Record extracts ▸
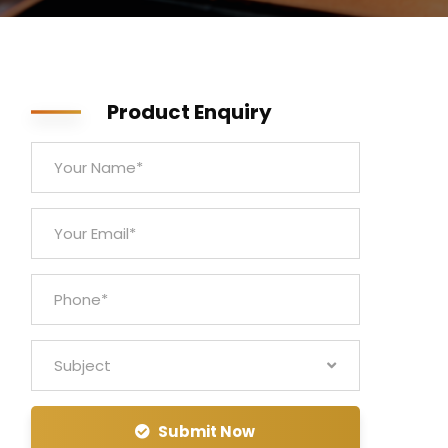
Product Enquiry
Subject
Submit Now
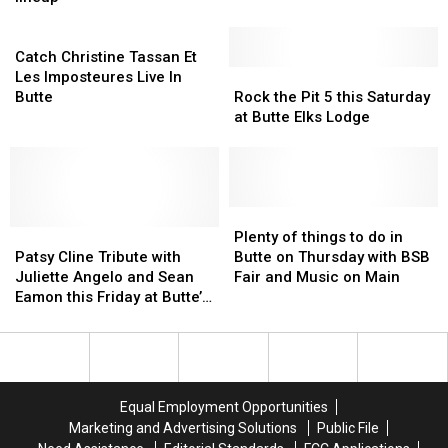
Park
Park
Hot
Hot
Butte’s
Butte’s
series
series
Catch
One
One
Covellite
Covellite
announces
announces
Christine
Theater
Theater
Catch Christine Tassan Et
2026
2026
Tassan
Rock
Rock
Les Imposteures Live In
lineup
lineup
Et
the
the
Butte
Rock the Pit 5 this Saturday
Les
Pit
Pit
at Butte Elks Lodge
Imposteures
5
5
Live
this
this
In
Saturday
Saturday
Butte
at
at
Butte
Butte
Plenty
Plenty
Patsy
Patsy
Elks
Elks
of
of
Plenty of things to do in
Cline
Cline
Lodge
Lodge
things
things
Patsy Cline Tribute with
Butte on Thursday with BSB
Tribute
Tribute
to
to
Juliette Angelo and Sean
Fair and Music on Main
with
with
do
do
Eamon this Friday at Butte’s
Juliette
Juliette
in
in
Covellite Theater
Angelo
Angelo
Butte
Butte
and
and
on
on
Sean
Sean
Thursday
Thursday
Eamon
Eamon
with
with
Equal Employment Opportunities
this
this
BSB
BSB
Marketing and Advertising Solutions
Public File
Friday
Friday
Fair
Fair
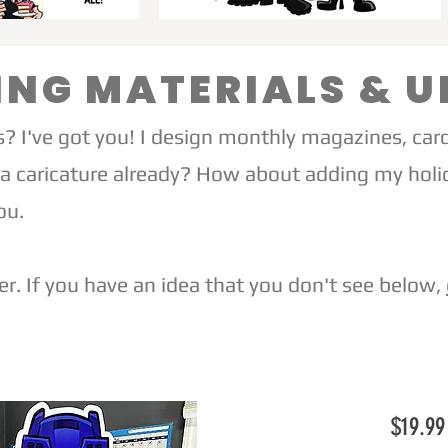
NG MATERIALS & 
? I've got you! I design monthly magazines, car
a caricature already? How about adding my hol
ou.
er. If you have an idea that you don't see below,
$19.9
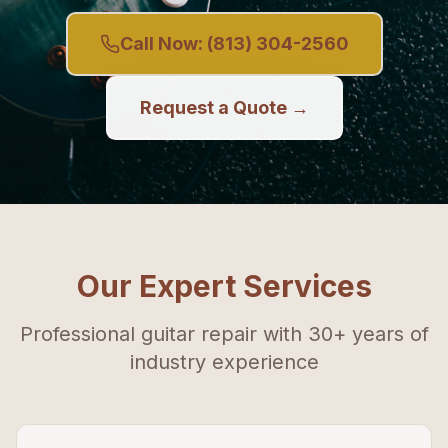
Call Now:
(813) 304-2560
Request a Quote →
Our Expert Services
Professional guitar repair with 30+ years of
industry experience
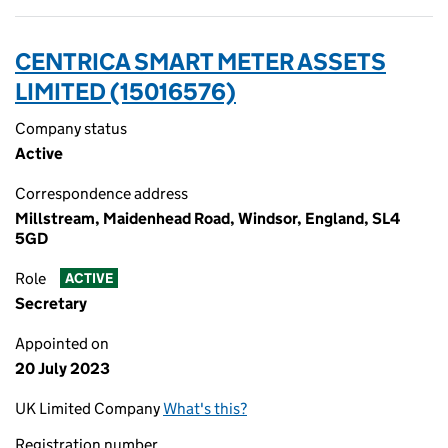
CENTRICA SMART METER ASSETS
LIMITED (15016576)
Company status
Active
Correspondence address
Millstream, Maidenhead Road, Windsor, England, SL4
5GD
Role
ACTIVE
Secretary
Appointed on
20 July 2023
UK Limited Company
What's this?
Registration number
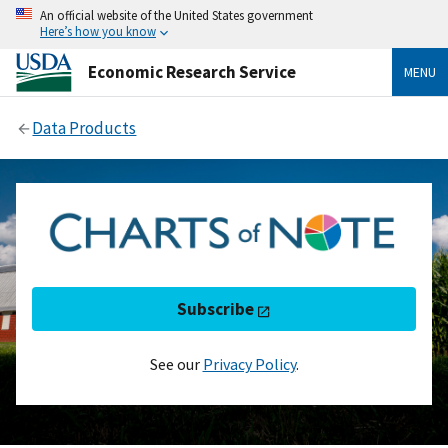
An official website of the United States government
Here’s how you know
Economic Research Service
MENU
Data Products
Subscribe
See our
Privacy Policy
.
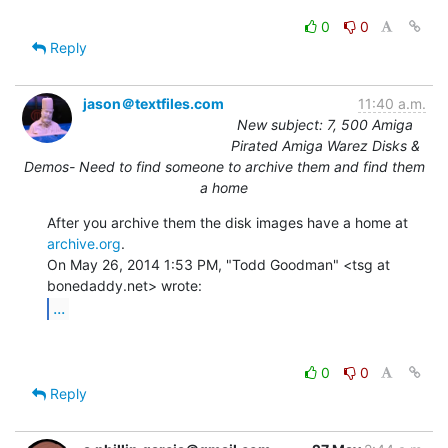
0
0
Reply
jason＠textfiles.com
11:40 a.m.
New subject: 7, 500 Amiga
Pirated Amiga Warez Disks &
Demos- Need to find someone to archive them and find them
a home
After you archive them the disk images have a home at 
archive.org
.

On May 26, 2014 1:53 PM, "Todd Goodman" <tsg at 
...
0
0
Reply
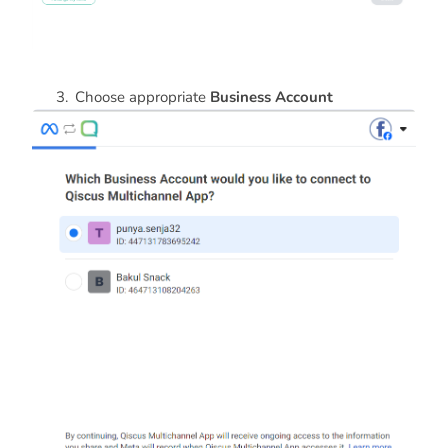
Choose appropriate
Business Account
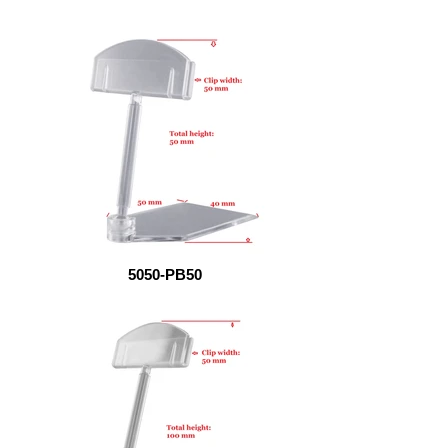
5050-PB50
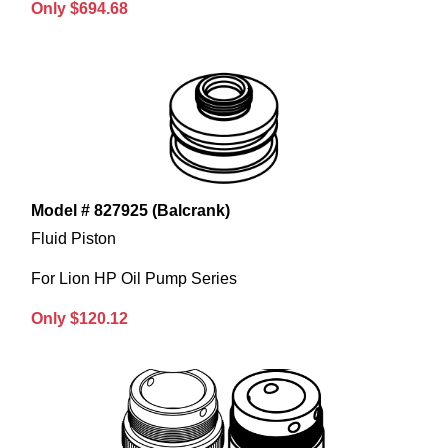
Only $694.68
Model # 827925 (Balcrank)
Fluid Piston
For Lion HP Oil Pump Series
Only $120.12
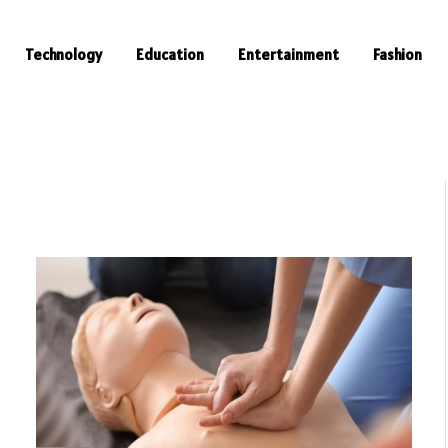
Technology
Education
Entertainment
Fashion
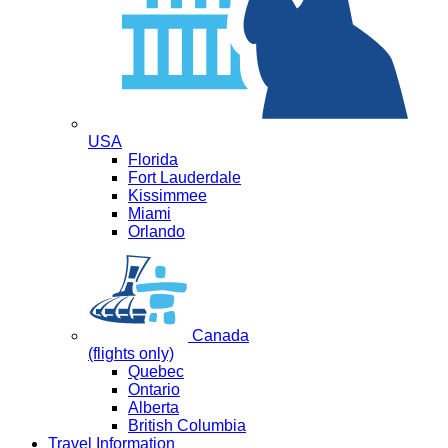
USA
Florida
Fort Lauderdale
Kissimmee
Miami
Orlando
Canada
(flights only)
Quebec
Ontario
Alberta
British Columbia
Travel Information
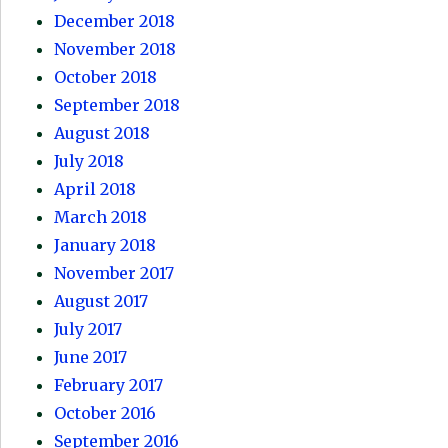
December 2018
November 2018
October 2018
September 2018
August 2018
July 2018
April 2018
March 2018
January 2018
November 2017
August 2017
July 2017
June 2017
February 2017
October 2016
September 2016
...
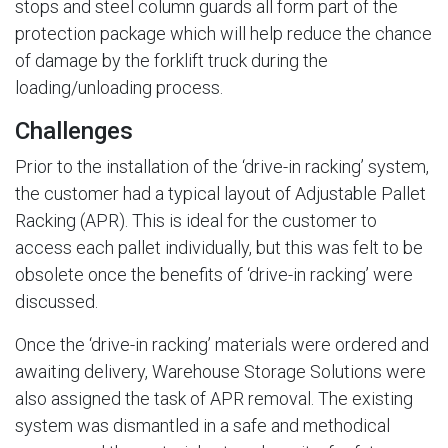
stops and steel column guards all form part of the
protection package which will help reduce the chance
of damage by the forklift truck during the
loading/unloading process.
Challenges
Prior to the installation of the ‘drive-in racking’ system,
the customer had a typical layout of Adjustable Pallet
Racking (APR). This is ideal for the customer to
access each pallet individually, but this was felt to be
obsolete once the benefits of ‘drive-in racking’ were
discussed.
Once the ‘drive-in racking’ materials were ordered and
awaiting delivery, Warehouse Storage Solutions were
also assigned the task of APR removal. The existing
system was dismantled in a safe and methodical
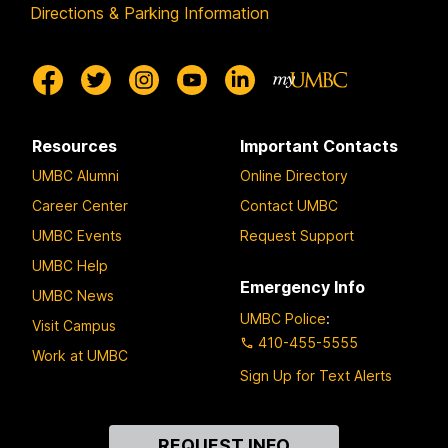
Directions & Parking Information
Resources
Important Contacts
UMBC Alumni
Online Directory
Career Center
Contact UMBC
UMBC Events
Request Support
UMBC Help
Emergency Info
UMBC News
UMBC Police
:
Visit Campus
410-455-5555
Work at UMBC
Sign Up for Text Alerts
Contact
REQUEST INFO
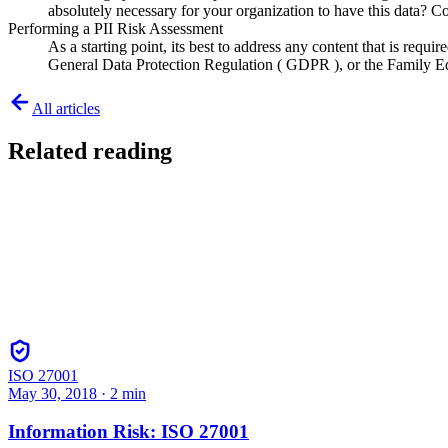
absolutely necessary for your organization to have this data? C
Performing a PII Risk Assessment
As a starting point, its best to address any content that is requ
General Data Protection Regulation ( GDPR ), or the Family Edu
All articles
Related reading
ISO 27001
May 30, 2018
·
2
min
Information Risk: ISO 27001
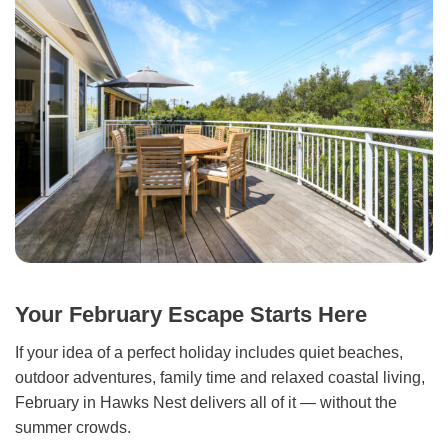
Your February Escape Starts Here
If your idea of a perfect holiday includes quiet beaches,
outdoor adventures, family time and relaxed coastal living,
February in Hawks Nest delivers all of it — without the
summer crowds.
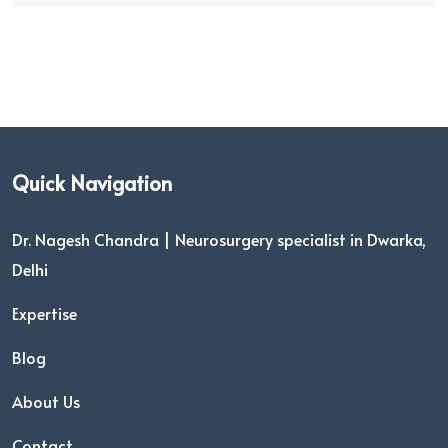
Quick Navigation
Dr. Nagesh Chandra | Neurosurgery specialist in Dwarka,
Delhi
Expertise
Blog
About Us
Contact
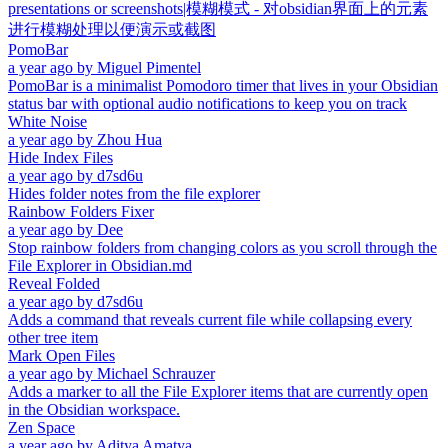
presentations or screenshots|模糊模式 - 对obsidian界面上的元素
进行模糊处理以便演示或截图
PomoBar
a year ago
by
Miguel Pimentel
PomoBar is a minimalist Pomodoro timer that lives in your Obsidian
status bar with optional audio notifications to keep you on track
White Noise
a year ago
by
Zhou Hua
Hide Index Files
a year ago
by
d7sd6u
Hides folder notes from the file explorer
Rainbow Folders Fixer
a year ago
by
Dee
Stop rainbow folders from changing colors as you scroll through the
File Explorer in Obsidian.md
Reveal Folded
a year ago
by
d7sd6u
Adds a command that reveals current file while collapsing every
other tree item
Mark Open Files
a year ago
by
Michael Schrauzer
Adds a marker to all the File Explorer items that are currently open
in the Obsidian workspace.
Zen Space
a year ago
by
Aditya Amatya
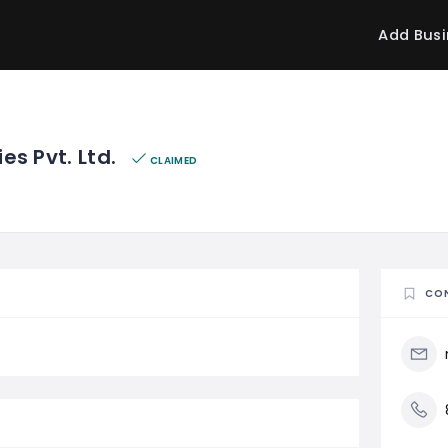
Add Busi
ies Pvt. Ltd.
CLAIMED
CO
...
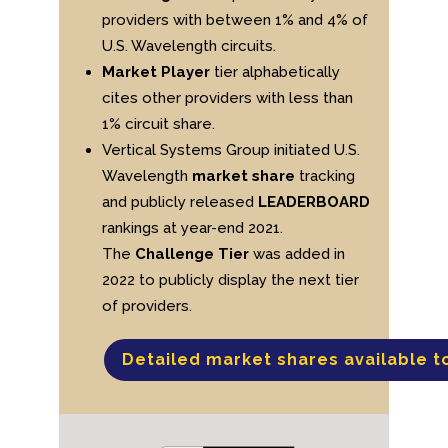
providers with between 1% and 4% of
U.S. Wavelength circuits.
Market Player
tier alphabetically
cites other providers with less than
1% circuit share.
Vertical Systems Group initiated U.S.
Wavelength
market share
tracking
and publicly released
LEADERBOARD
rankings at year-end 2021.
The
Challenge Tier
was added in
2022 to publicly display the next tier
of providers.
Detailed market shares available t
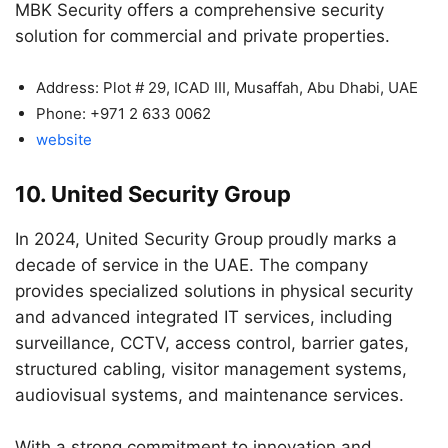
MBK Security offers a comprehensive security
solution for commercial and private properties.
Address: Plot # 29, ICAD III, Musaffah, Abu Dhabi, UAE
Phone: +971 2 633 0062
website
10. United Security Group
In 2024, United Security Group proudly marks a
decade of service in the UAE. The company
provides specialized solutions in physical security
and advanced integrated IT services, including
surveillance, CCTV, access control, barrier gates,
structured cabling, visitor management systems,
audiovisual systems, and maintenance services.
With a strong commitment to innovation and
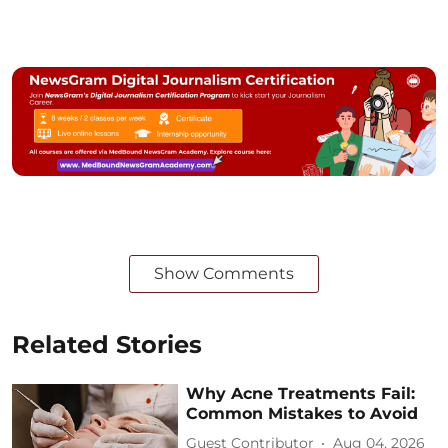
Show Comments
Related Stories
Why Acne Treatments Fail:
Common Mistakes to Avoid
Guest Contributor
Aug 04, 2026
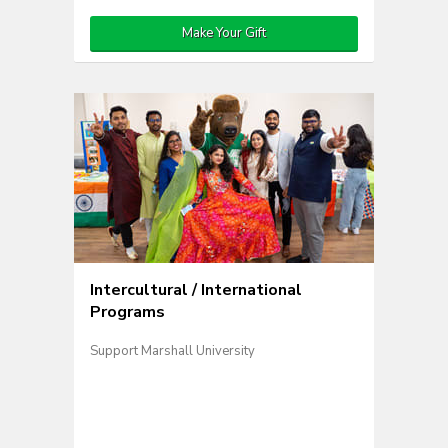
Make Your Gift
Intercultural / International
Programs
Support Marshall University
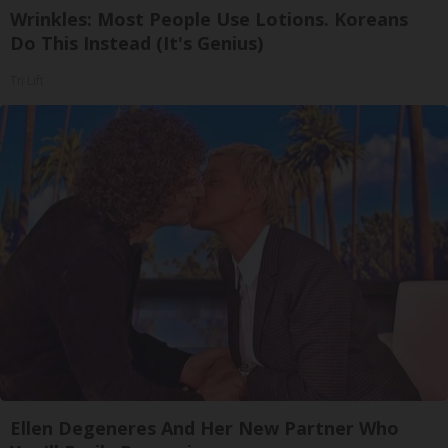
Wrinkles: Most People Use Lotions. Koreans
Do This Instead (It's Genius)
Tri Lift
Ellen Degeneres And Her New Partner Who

Exercise goal ▸ In the listing above, find the line with "Racking (APR). This" and the line with "As a starting". Set down both and every line between them, minus the pictures.

Exercise solution ▸
Racking (APR). This is ideal for the customer to
access each pallet individually, but this was felt to be
obsolete once the benefits of ‘drive-in racking’ were
discussed.
Once the ‘drive-in racking’ materials were ordered and
awaiting delivery, Warehouse Storage Solutions were
also assigned the task of APR removal. The existing
system was dismantled in a safe and methodical
Directions & Parking Information
Resources
Important Contacts
UMBC Alumni
Online Directory
Career Center
Contact UMBC
UMBC Events
Request Support
UMBC Help
Emergency Info
UMBC News
UMBC Police
:
Visit Campus
410-455-5555
Work at UMBC
Sign Up for Text Alerts
Contact
REQUEST INFO
absolutely necessary for your organization to have this data? C
Performing a PII Risk Assessment
As a starting point, its best to address any content that is requ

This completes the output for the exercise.